She initially claimed that she had been attacked by a tall dark man and had been thrown out of the train. She later admitted that this was a lie and she had deliberately thrown herself from the train.

In the 1890s, attempting suicide was still a crime and my guess is that Amy’s first instinct was to lie and claim she was attacked.
After all the punishment for attempted suicide could be a fine, or a period in prison. Amy, while she was employed as a dressmaker probably would not have been able to pay a fine, and certainly would have wanted to avoid prison.
It’s a sad case, but what it shows is that the idea that women travelling alone on trains were at the risk of attack, and even though the reporting of incidents was on the whole sensible and restrained, the commonness of such occurrences can only have produced a heightened sense of fear.
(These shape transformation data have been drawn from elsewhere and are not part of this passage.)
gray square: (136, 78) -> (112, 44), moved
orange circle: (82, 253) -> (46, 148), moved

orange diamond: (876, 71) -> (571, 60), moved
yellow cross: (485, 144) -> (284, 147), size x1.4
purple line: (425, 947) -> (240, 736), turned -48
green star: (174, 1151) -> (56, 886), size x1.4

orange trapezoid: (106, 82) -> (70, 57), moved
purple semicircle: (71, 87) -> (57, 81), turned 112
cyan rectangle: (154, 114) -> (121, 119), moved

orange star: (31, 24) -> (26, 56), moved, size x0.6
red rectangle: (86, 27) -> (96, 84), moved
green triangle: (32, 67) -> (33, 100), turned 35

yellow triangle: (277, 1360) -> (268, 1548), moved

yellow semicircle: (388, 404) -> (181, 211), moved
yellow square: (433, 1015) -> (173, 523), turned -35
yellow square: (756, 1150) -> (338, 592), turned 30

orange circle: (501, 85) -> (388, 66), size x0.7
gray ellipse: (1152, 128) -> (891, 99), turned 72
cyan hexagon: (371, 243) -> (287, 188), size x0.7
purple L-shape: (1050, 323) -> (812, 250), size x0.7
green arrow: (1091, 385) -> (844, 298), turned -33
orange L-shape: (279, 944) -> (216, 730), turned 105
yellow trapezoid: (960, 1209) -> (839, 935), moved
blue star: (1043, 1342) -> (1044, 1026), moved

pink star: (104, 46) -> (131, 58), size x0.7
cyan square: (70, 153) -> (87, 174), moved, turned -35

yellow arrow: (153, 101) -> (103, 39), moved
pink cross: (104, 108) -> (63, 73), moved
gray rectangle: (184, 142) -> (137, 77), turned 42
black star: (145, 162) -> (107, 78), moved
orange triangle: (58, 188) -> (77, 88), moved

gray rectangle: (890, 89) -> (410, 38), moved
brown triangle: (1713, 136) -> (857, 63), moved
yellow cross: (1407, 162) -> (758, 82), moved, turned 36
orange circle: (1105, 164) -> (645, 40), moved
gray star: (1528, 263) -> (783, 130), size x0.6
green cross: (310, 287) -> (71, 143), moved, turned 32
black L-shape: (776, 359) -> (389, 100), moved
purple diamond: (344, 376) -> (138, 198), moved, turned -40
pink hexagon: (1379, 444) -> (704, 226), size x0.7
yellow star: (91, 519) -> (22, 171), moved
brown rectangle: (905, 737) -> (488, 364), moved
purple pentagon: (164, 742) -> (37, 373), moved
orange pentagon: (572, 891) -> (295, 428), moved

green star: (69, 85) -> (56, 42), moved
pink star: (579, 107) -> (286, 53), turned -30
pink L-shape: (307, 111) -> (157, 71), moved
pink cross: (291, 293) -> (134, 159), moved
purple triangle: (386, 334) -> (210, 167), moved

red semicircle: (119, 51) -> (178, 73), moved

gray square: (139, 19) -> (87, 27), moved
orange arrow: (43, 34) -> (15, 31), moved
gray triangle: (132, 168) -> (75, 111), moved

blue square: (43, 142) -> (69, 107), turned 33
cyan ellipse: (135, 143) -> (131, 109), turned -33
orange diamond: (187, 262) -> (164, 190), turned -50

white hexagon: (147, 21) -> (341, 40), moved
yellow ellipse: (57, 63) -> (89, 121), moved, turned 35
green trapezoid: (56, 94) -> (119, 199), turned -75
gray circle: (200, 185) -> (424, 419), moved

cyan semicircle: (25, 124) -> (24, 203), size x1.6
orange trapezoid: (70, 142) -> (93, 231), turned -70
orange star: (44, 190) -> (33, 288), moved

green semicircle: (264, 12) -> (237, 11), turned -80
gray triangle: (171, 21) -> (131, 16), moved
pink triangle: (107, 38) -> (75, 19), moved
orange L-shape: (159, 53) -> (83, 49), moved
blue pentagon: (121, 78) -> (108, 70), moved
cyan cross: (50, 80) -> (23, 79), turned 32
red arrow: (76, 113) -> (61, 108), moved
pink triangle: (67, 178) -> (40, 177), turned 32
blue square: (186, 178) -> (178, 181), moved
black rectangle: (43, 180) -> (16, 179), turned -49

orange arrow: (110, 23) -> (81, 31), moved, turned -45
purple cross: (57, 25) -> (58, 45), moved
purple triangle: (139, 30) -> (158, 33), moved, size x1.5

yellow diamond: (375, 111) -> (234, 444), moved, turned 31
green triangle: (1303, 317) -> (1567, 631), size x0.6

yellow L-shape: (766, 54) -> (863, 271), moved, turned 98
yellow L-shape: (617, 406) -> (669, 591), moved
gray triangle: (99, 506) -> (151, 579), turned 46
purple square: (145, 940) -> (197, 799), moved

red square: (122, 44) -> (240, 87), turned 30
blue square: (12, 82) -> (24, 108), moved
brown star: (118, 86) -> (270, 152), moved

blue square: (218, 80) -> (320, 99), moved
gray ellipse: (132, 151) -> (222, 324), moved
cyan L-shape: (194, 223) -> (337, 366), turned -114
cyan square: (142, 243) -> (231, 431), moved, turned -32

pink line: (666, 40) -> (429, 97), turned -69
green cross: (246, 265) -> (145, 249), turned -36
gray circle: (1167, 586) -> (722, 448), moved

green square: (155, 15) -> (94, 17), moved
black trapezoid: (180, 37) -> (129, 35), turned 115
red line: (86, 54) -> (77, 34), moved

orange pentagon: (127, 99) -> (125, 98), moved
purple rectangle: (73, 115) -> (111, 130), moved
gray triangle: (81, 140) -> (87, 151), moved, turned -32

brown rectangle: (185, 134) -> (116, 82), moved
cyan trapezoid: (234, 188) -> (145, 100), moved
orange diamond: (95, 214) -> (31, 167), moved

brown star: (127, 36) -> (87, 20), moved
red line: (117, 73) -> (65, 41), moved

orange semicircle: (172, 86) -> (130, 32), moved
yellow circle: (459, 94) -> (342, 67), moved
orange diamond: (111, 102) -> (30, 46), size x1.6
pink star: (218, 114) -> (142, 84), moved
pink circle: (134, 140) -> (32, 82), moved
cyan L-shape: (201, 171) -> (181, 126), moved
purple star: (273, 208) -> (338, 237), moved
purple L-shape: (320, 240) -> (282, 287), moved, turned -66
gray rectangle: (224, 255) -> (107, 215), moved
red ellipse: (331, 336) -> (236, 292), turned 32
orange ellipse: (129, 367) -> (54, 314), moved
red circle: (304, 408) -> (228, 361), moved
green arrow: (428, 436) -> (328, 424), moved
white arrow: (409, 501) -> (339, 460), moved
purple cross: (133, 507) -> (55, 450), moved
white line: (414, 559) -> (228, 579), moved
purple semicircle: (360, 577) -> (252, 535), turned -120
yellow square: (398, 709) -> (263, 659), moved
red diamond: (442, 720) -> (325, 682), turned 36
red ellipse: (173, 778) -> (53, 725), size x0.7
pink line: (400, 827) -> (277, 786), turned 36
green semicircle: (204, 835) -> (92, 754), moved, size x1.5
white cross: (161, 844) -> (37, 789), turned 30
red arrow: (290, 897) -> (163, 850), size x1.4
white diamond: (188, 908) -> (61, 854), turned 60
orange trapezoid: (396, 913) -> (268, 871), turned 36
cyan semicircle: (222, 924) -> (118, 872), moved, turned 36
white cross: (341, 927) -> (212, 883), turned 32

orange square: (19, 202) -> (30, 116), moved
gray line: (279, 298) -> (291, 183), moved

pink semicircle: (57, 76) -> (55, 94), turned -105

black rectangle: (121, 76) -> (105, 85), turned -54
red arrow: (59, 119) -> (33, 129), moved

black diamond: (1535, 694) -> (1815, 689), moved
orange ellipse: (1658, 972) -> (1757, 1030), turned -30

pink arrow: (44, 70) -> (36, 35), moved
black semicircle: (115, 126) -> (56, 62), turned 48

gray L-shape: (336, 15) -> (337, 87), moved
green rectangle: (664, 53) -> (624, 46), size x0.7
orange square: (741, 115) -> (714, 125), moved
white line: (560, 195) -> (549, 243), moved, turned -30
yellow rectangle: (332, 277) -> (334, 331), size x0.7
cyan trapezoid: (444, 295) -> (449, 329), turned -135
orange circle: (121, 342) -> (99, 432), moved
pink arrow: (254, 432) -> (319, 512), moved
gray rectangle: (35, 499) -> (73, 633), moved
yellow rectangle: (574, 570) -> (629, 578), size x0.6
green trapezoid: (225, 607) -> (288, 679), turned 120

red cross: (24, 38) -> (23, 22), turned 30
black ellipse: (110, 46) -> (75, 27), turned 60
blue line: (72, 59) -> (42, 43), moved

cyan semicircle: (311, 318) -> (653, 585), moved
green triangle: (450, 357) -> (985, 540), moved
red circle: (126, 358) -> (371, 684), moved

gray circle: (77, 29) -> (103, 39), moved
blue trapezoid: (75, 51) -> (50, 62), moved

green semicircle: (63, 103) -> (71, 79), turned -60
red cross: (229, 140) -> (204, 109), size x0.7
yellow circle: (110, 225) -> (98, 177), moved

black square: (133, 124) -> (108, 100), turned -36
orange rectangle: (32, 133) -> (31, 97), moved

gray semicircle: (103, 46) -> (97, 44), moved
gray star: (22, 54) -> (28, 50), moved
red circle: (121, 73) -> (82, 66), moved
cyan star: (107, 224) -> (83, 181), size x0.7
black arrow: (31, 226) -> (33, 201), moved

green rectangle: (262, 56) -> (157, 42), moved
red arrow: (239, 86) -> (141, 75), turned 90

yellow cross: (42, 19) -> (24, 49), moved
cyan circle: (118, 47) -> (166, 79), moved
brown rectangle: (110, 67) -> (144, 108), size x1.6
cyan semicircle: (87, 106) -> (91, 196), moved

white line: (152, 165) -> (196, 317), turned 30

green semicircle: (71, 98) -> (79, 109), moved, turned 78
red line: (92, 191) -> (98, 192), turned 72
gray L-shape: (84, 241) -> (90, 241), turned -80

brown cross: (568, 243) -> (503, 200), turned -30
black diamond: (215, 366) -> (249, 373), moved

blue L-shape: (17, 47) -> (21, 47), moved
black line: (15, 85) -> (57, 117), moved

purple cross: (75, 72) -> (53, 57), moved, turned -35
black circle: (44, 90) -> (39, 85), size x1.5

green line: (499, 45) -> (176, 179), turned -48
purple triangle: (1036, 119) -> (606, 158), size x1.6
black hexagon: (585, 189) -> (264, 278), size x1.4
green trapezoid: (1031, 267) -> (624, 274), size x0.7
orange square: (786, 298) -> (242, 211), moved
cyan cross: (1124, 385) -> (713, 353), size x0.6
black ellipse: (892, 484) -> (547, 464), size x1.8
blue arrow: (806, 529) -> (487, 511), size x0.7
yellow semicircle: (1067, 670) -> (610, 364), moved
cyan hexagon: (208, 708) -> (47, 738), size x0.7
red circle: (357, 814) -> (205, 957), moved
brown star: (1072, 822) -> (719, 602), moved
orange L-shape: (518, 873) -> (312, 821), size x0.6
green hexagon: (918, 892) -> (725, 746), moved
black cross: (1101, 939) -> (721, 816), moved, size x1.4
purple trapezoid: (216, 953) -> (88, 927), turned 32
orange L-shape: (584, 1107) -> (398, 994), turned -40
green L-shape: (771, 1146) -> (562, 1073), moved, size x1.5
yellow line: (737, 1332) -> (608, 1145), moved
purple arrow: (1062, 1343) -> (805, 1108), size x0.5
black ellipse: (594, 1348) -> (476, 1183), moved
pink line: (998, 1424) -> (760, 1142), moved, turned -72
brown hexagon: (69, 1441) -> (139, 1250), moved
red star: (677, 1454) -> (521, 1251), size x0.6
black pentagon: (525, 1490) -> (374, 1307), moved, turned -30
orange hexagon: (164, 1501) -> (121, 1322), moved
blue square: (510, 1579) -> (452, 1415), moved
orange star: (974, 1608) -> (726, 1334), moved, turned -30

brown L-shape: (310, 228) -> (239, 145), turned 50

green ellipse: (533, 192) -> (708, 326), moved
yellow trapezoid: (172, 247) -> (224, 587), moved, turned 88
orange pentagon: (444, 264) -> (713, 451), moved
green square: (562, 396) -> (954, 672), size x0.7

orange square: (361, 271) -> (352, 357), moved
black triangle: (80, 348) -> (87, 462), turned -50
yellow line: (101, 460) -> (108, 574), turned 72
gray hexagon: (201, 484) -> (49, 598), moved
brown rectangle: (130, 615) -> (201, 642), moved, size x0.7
The other strange thing about this case is the hast sentence or two – clearly the excuse of trying to avoid an attacker was a common excuse when young women attempted, and failed, suicide, which again reinforces the idea that attacks on women travelling alone were distressingly common.
This is reinforced by the case of Fanny Elizabeth Bull, who despite her nervousness in court was encouraged by the railway company’s solicitors to take her case to a higher court to make an example of her attacker, something not only in her interests, but in the interest of every woman travelling to work (remember this was a time when increasing numbers of women travelled to work) and cycnically, in the interests of the railway company to promote train travel as safe for women commuting alone…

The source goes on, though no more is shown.